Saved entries
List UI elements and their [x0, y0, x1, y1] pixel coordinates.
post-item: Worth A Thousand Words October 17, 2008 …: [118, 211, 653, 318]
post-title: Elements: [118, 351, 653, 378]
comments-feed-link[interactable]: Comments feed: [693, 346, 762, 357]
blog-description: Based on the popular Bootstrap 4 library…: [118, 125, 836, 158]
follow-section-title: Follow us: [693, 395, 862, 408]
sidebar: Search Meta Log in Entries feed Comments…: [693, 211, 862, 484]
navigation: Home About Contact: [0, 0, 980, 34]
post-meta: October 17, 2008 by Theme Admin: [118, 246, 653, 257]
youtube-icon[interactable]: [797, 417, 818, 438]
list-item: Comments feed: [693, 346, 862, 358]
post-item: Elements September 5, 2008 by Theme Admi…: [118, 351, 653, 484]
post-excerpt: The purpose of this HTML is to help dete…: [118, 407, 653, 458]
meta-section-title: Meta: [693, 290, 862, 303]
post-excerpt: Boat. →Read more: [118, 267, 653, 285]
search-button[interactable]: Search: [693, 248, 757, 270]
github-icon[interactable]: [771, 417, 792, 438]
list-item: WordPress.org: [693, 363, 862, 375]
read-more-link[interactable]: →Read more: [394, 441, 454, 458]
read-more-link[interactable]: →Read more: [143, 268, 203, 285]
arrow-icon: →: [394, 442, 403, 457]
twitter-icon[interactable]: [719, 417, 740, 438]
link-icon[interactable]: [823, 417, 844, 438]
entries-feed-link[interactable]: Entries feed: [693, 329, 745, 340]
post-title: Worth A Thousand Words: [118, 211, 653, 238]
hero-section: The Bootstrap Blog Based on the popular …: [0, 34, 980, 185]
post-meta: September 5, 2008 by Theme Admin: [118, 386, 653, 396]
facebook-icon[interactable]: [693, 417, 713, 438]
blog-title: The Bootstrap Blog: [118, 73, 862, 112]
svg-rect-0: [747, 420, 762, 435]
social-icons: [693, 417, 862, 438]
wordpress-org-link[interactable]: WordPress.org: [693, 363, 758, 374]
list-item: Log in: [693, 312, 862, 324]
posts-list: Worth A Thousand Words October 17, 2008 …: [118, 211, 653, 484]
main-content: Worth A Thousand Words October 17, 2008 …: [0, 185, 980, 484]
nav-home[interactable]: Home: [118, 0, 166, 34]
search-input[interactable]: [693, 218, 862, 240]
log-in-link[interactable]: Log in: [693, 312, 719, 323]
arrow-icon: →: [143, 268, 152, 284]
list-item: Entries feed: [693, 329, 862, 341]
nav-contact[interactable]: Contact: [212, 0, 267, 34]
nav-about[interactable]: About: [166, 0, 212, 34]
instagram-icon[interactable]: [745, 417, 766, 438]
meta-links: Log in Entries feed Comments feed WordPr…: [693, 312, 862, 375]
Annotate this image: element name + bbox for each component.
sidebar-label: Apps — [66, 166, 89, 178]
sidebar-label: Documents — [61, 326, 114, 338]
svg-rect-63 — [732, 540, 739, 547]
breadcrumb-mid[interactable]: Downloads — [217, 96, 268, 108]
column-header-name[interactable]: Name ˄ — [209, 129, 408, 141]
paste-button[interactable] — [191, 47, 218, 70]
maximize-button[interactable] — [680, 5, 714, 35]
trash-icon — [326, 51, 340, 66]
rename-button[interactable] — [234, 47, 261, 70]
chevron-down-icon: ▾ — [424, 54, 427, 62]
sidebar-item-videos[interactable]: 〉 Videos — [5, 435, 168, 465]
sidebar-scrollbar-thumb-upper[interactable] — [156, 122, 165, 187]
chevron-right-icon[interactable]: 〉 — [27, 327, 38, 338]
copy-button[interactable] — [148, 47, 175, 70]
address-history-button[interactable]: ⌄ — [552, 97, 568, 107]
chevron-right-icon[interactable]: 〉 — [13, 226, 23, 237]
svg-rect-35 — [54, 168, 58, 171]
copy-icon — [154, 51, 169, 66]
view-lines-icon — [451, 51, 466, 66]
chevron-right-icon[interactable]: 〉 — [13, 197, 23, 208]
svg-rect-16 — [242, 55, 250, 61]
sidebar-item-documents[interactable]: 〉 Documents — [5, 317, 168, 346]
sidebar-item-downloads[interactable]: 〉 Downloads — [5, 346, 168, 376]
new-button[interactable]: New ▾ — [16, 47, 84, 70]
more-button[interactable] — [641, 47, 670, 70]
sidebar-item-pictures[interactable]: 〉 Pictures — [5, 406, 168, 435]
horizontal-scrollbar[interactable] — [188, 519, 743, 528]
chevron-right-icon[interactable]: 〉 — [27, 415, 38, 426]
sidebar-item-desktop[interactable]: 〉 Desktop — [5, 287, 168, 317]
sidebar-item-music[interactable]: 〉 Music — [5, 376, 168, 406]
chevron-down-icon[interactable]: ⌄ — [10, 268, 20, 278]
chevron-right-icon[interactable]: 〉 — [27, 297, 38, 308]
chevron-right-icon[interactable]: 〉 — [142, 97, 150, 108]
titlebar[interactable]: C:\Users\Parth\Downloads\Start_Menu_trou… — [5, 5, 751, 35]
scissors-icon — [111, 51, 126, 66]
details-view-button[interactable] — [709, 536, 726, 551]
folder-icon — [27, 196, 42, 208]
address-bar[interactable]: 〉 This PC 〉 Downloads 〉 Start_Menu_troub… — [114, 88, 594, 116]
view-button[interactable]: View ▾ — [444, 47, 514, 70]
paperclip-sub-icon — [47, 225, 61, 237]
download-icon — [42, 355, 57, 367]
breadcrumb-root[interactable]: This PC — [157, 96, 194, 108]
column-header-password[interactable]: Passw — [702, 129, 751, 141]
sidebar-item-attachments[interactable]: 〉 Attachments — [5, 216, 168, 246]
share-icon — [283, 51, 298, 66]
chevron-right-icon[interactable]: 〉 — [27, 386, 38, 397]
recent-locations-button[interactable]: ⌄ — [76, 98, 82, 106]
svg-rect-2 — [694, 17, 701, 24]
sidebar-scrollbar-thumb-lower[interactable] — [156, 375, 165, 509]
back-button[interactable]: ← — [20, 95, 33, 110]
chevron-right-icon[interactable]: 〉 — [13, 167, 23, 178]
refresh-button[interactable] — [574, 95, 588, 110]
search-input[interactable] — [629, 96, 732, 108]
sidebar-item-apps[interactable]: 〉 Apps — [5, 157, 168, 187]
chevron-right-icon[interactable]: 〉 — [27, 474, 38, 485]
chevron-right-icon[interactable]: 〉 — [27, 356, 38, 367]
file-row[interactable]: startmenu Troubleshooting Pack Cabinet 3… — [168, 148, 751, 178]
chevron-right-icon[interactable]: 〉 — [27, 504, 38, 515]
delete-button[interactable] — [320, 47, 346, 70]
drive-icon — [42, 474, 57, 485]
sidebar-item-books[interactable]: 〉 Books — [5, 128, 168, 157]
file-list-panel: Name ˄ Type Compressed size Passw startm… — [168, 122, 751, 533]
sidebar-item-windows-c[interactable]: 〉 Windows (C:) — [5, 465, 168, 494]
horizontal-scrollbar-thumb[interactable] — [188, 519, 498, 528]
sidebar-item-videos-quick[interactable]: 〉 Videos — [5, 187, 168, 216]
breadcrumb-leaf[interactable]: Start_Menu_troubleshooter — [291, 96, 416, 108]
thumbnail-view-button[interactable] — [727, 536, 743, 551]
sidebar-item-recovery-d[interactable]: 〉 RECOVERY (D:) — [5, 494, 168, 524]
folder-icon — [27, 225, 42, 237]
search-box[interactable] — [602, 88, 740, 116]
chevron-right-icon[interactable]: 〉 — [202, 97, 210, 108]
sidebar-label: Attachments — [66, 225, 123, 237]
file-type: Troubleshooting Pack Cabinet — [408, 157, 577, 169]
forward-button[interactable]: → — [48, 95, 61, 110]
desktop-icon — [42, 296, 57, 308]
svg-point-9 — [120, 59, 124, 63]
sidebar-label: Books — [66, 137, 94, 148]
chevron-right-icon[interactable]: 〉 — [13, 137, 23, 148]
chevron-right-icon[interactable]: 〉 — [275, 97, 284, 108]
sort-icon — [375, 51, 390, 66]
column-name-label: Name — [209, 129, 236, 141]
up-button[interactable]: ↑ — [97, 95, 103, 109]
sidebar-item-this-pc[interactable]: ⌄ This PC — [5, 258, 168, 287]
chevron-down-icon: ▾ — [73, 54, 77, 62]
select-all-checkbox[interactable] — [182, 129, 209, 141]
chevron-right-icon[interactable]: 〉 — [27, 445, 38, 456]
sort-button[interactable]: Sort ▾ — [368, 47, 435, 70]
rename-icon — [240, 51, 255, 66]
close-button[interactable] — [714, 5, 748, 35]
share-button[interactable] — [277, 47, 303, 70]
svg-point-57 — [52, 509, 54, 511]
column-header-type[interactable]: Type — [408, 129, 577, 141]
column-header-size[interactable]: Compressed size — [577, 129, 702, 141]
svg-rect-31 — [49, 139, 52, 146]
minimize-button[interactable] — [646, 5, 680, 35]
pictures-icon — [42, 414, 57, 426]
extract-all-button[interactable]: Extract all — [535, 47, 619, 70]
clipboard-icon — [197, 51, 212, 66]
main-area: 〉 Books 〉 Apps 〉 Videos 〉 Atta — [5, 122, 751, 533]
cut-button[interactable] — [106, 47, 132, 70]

• Work item: Your reply should be a single number: the count of lines above that include the string "address".

• Answer to the problem: 2